Picasso Card Player painting

``You, you, you!'' she cried, her lip trembling like a child's on the verge of tears. ``Isn't it you who made me give up divorcing -- give it up because you showed me how selfish and wicked it was, how one must sacrifice one's self to preserve the dignity of marriage . . . and to spare one's family the publicity, the scandal? And because my family was going to be your family -- for
-168-May's sake and for yours -- I did what you told me, what you proved to me that I ought to do. Ah,'' she broke out with a sudden laugh, ``I've made no secret of having done it for you!''
She sank down on the sofa again, crouching among the festive ripples of her dress like a stricken masquerader; and the young man stood by the fireplace and continued to gaze at her without moving.
``Good God,'' he groaned. ``When I thought -- ''
``You thought?''
``Ah, don't ask me what I thought!''
Still looking at her, he saw the same burning flush creep up her neck to her face. She sat upright, facing him with a rigid dignity.
``I do ask you.''
``Well, then: there were things in that letter you asked me to read -- ''
``My husband's letter?''

Mediterranean paintings

``Many cruel things have been believed of me,'' she said.
``Oh, Ellen -- forgive me; I'm a fool and a brute!''
She smiled a little. ``You are horribly nervous; you have your own troubles. I know you think the Wellands are unreasonable about your marriage, and of course I agree with you. In Europe people don't understand our long American engagements; I suppose they are not as calm as we are.'' She pronounced the ``we'' with a faint emphasis that gave it an ironic sound.
Archer felt the irony but did not dare to take it up. After all, she had perhaps purposely deflected the conversation from her own affairs, and after the pain his last words had evidently caused her he felt that all he could do was to follow her lead. But the sense of the waning hour made him desperate: he could not bear the thought that a barrier of words should drop between them again.
``Yes,'' he said abruptly; ``I went south to ask May to marry me after Easter. There's no reason why we shouldn't be married then.''
``And May adores you -- and yet you couldn't convince her?

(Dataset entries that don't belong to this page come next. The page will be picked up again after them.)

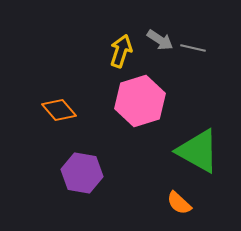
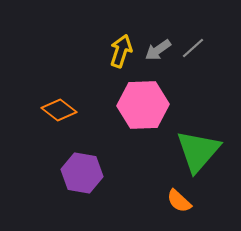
gray arrow: moved 2 px left, 10 px down; rotated 112 degrees clockwise
gray line: rotated 55 degrees counterclockwise
pink hexagon: moved 3 px right, 4 px down; rotated 15 degrees clockwise
orange diamond: rotated 12 degrees counterclockwise
green triangle: rotated 42 degrees clockwise
orange semicircle: moved 2 px up
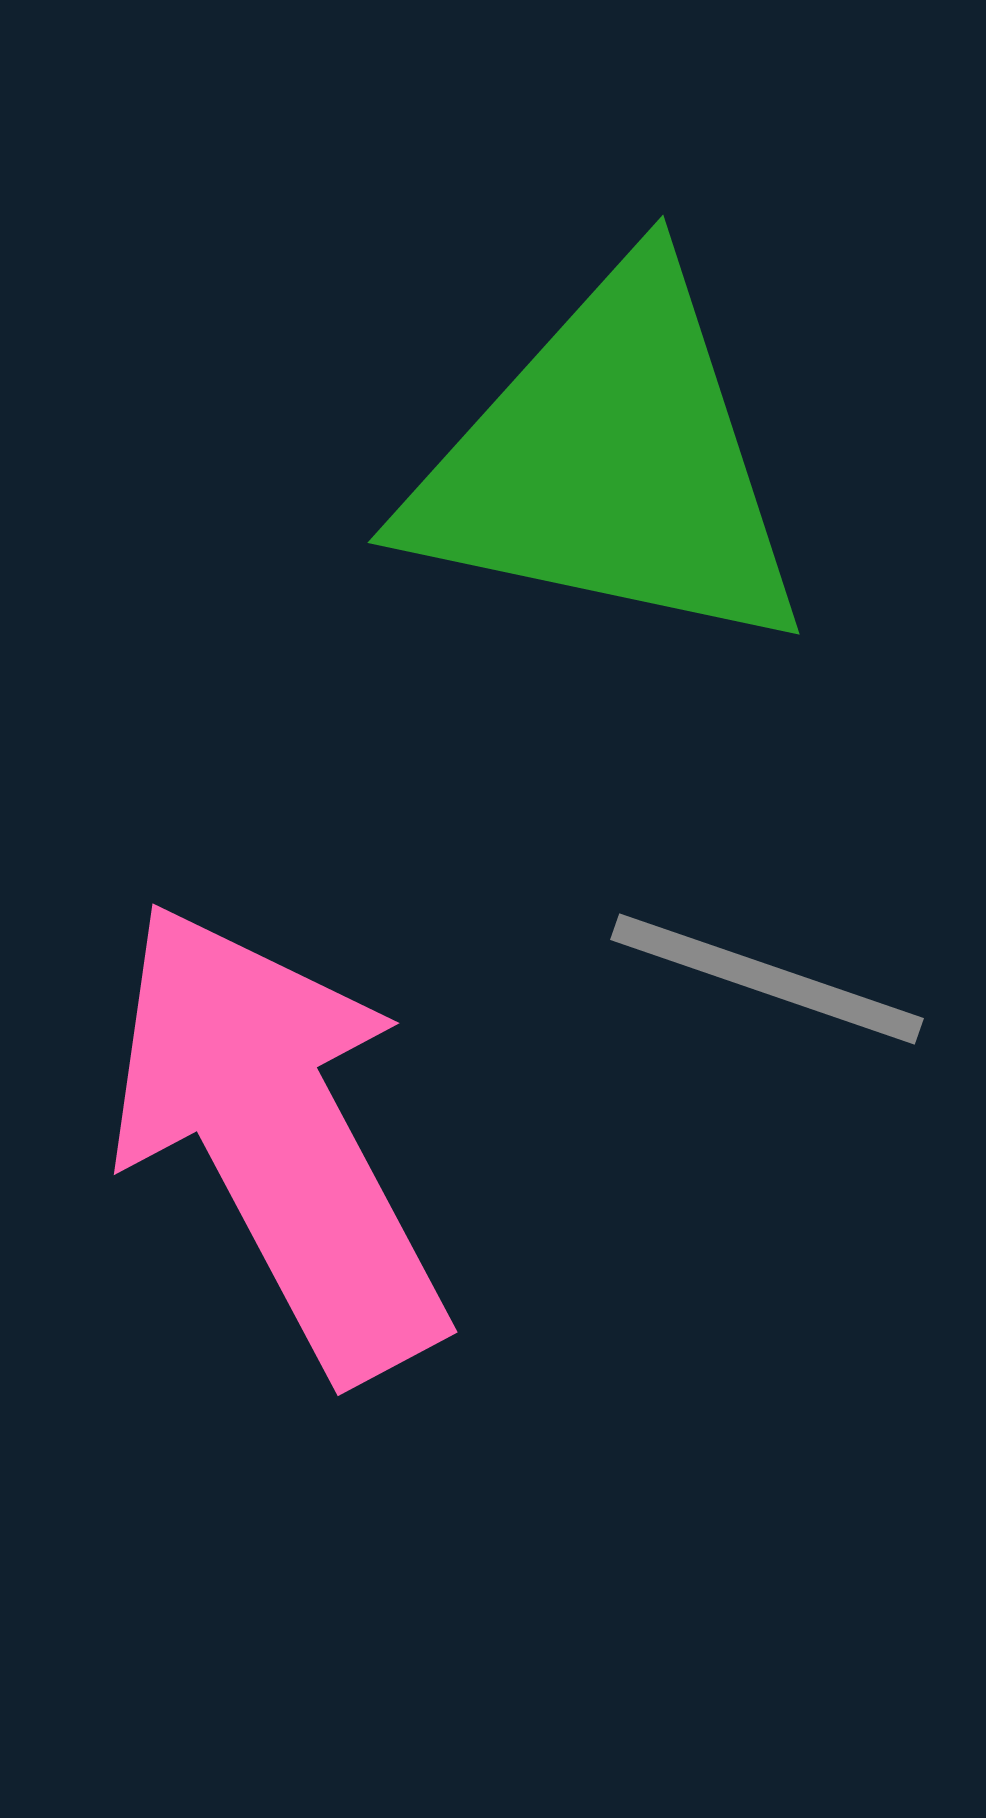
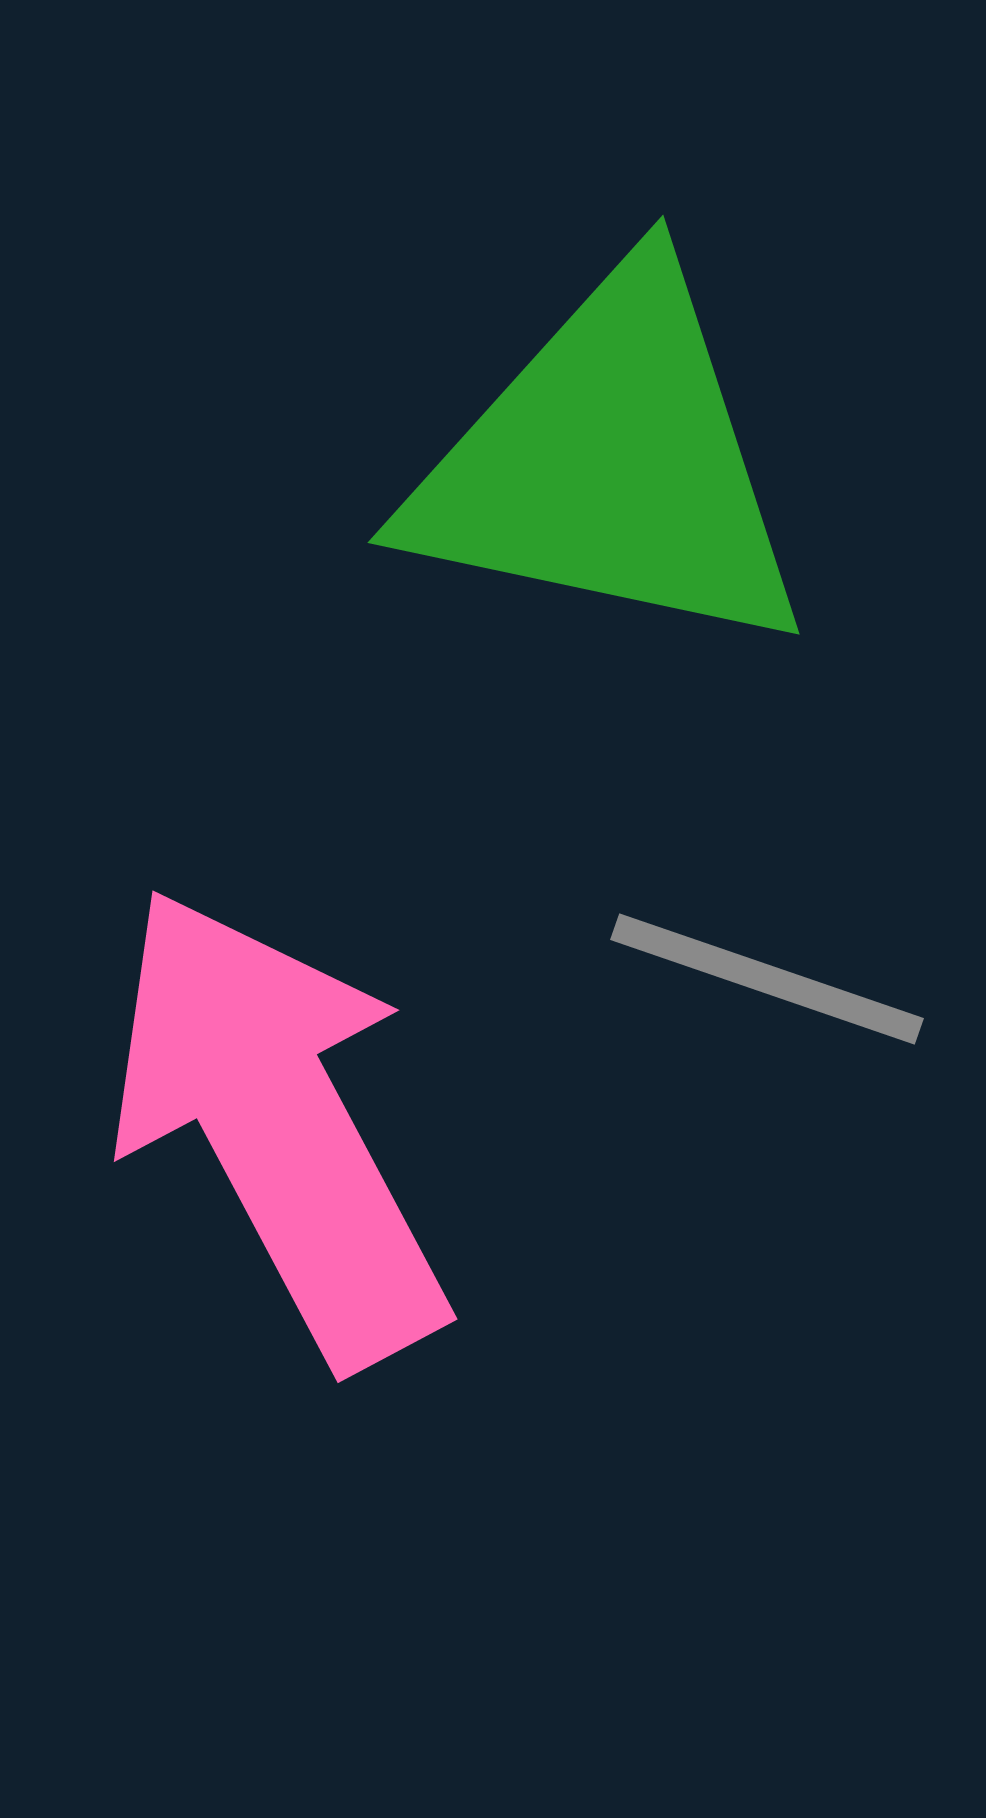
pink arrow: moved 13 px up
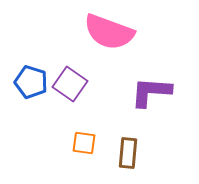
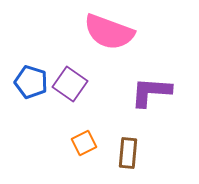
orange square: rotated 35 degrees counterclockwise
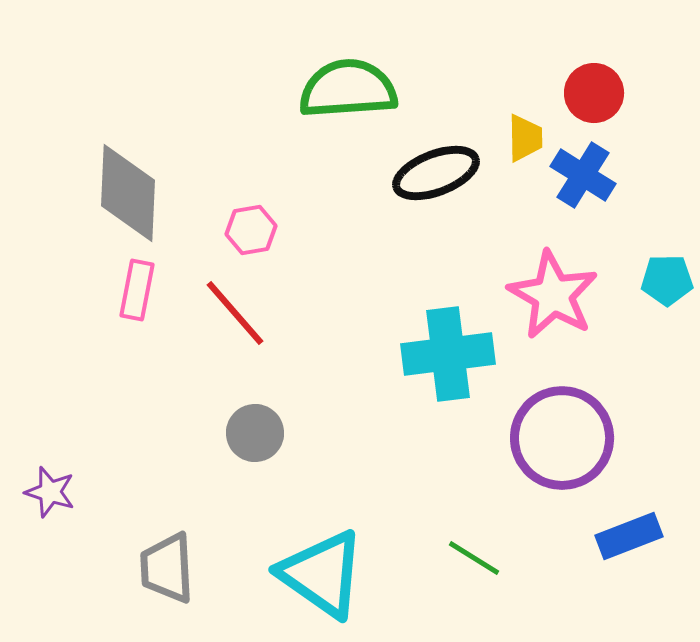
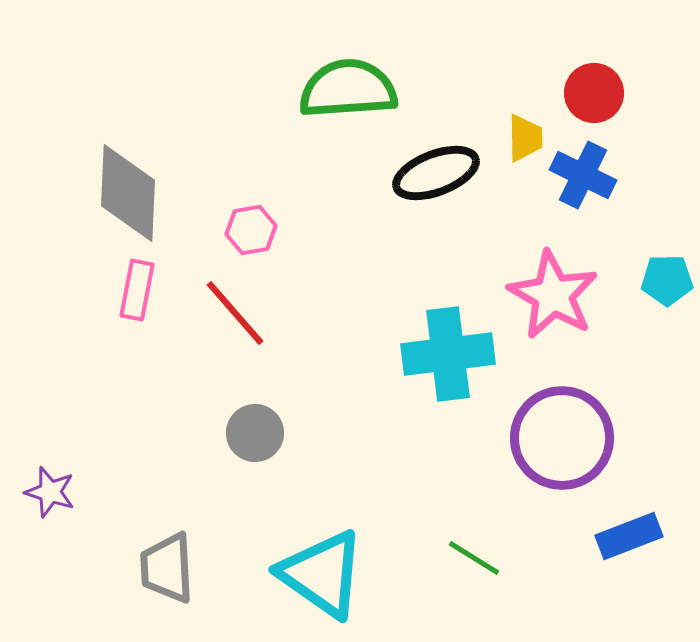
blue cross: rotated 6 degrees counterclockwise
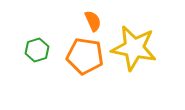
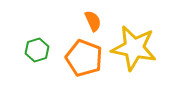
orange pentagon: moved 1 px left, 2 px down; rotated 12 degrees clockwise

I thought her too intelligent to be the slave of such absurd superstitions.''
``She is too intelligent -- she's not their slave.''
Madame Olenska looked at him. ``Well, then -- I don't understand.''

Sunday, June 1, 2008

Sheri Harmonious Thoughts painting

IT was the White Rabbit, trotting slowly back again, and looking anxiously about as it went, as if it had lost something; and she heard it muttering to itself, "The Duchess! The Duchess! Oh my dear paws! Oh my fur and whiskers! She'll get me executed, as sure as ferrets are ferrets! Where can I have dropped them, I wonder?" Alice guessed in a moment that it was looking for the fan and the pair of white kid gloves, and she very good-naturedly began hunting about for them, but they were nowhere to be seen -- everything seemed to have changed since her swim in the pool, and the great hall, with the glass table and the little door, had vanished completely.
Very soon the Rabbit noticed Alice, as she went hunting about, and called out to her in an angry
-46-tone, "Why, Mary Ann, what are you doing out here? Run home this moment, and fetch me a pair of gloves and a fan! Quick now!" And Alice was so much frightened that she ran off at once in the direction it pointed to, without trying to explain the mistake it had made.

painting in oil

But she must have a prize herself, you know," said the Mouse.
"Of course," the Dodo replied very gravely. "What else have you got in your pocket?" he went on, turning to Alice.
"Only a thimble," said Alice sadly. "Hand it over here," said the Dodo.
Then they all crowded round her once more, while the Dodo solemnly presented the thimble, saying, "We beg your acceptance of this elegant thimble"; and, when it had finished this short speech, they all cheered.
Alice thought the whole thing very absurd, but they all looked so grave that she did not dare to laugh; and, as she could not think of anything to say, she simply bowed, and took the thimble, looking as solemn as she could. The next thing was to eat the comfits: this caused some noise and confusion, as the large birds complained that they could not taste theirs, and the small ones choked and had to be patted on the back. However, it was over at last, and they sat down again in a ring, and begged the Mouse to tell them something more.

painting idea

enough!" They all sat down at once, in a large ring, with the Mouse in the middle. Alice kept her eyes anxiously fixed on it, for she felt sure she would catch a bad cold if she did not get dry very soon.
"Ahem!" said the Mouse with an important air. "Are you all ready? This is the driest thing I know. Silence all round, if you please!" William the Conqueror, whose cause was favoured by the pope, was soon submitted to by the English, who wanted leaders, and had been of late much accustomed to
-36-usurpation and conquest. Edwin and Morcar, the earls of Mercia and Northumbria -- -"
"Ugh!" said the Lory, with a shiver.
"I beg your pardon!" said the Mouse, frowning, but very politely. "Did you speak?"
"Not I!" said the Lory hastily.
"I thought you did," said the Mouse. -- "I proceed. `Edwin and Morcar, the earls of Mercia and Northumbria, declared for him: and even Stigand, the patriotic Archbishop of Canterbury, found it advisable -- "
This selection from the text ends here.